The remainder of supportive therapy consists of treating secondary complications of liver disease, such as hepatic encephalopathy, gastrointestinal ulceration and ascites (Table 1).
Inappetence and anorexia are very common in patients with liver disease, particularly cats. If anorexia has been present for more than three days, placement of a feeding tube should be considered.
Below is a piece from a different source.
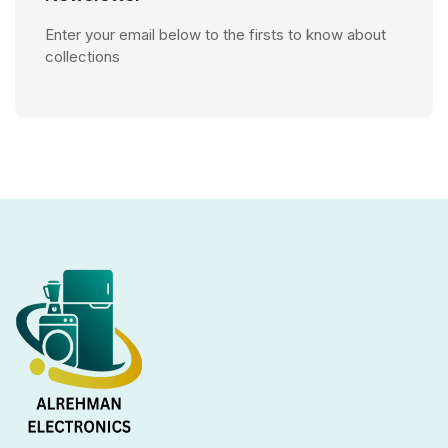
Enter your email below to the firsts to know about
collections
The diet chosen should not be protein-restricted, unless the patient has clinical signs of hepatic encephalopathy. In addition, a high carbohydrate and moderate fat content is important to supply caloric needs. There is evidence the addition of fibre (psyllium) may have beneficial effects in patients with liver disease, similar to lactulose15. Most formulated “liver diets” have lower copper concentrations and are often supplemented with additional zinc to decrease further absorption of copper in cases with a copper hepatopathy.